Today would have been my grandfather’s birthday. He was born in 1899, a very long time ago, but I remember him clearly and dearly and have a sort of link with the Victorian era because of him. My little grandchildren should live into the 2100s so that’s a whole other era into the future. I’m obviously thinking a lot about past and future at the moment. It’s my last Christmas here at Tallis and as a serving teacher: I won’t do all this stuff again. No Christmas assemblies or jumper days, no school Christmas lunch or staff get-togethers, no writing of hundreds of cards to say thank you at the time of year we think about gifts and human kindness. No need to nag about working right up to the end or bracing ourselves for a short half-term full of mock exams and budget worries to come back to. No more travelling through the dark into silent building with the smell of the Christmas tree scenting the foyer. No more Santa-ing about the place to drop off bits and pieces on the last morning of term.
But the traditions and the life of the school will carry on next year, because time and human life are like that. I’ll be doing something else, but Tallis will do its thing. That’s how great community schools work. The children will be doing their thing too, as they potter and lunge about the place.
It’s this I’ll miss most of all and am trying to experience every day fully. Overheard this week alone: two boys, context impenetrable: ‘You understand it’s the same day in Australia, don’t you?’. A year thirteen, going into a languages classroom ‘I don’t know any French, not a word’ following two younger souls practising Latin verbs. In another block, another sixth former, entering cheerfully with ‘I hate this classroom with a rare passion’.
Interestingly, the House of Lords report Requires improvement: urgent change for 11–16 education (parliament.uk) hates the EBacc with a rare passion. This zombie Gove dream is still a headline measure for schools. It’s all but wrecked the notion of a broad and balanced curriculum in many places where people are fearful of judgement or just love compliance. The Lords, bless ‘em, are fed up with it and have issued a cease and desist order in no uncertain terms:
The Government’s ambition that 90% of pupils in state-funded schools should enter for the EBacc sends a strong message as to which subjects should be prioritised, which is echoed by the references to the EBacc in Ofsted’s handbook and recent school inspection reports. Faced with the pressures of a high-stakes accountability system and stretched resources, schools have understandably organised their curricula in line with the EBacc’s requirements, often deprioritising creative, artistic and technical subjects as a result.
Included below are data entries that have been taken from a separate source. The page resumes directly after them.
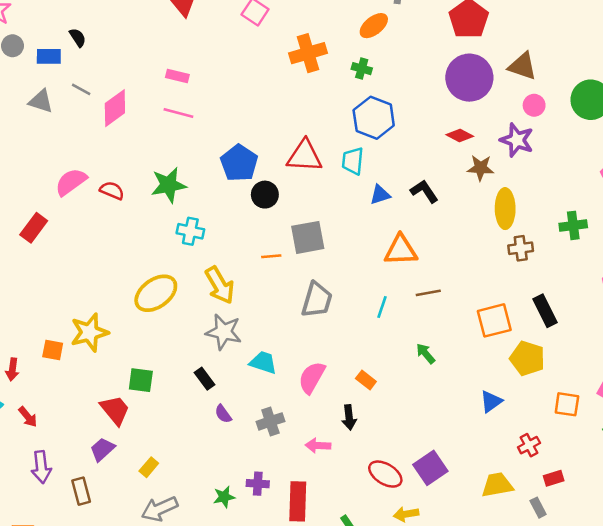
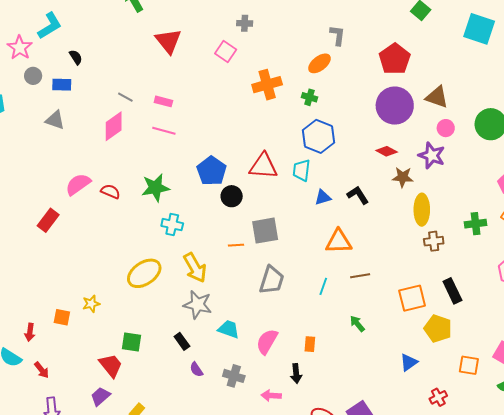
black semicircle: (78, 38) -> (76, 57), moved
gray line: (81, 89) -> (125, 97), moved
yellow star: (89, 332) -> (91, 304), size x0.6
orange rectangle: (366, 380) -> (310, 344), turned 56
gray cross: (270, 421) -> (234, 376), turned 35

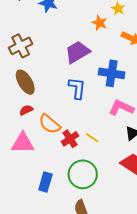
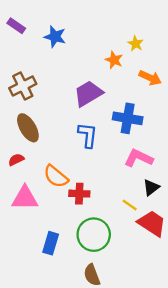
red semicircle: (26, 110) -> (16, 160), moved
yellow line: (92, 138) -> (130, 205), moved
red cross: (70, 139) -> (79, 194), turned 36

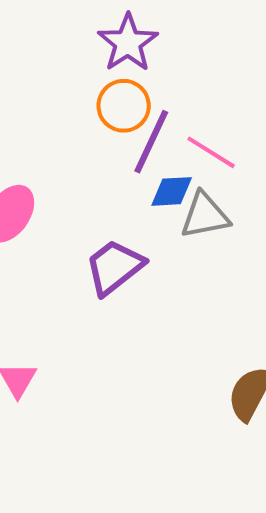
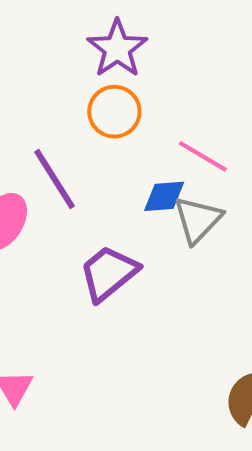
purple line: (151, 142) -> (54, 179), moved, turned -56
gray triangle: (205, 216) -> (198, 220), turned -34

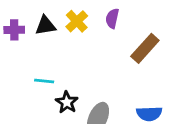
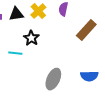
black star: (67, 102) -> (31, 38), moved

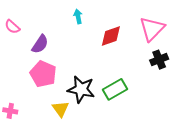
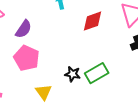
black star: (81, 89) -> (73, 74), moved, size x0.6

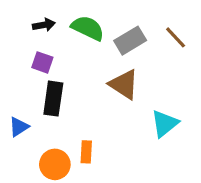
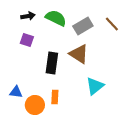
black rectangle: (53, 99) -> (52, 63), moved
cyan triangle: (165, 124) -> (95, 86), moved
blue triangle: (19, 127) -> (16, 92), moved, turned 40

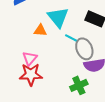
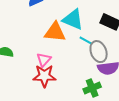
cyan triangle: (58, 17) -> (73, 19), turned -30
orange triangle: (40, 30) -> (55, 32), size x1.6

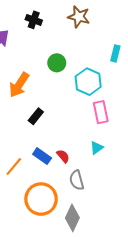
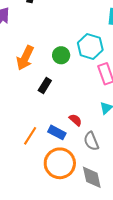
green circle: (57, 63) -> (61, 55), moved
blue rectangle: (42, 156) -> (57, 132), moved
gray diamond: (72, 218) -> (92, 177), turned -30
The Government must immediately abandon the national ambition for 90% of pupils in state-funded mainstream schools to be taking the EBacc subject combination. The EBacc subject categorisation, and the EBacc entry and EBacc average point score accountability measures, should also be withdrawn in their entirety, and all references to the EBacc in the Ofsted school inspection handbook removed.
So as we call time on another calendar year may I wish you good memories and a happy future. I hope the bells ring out for you, too, for Christmas Day.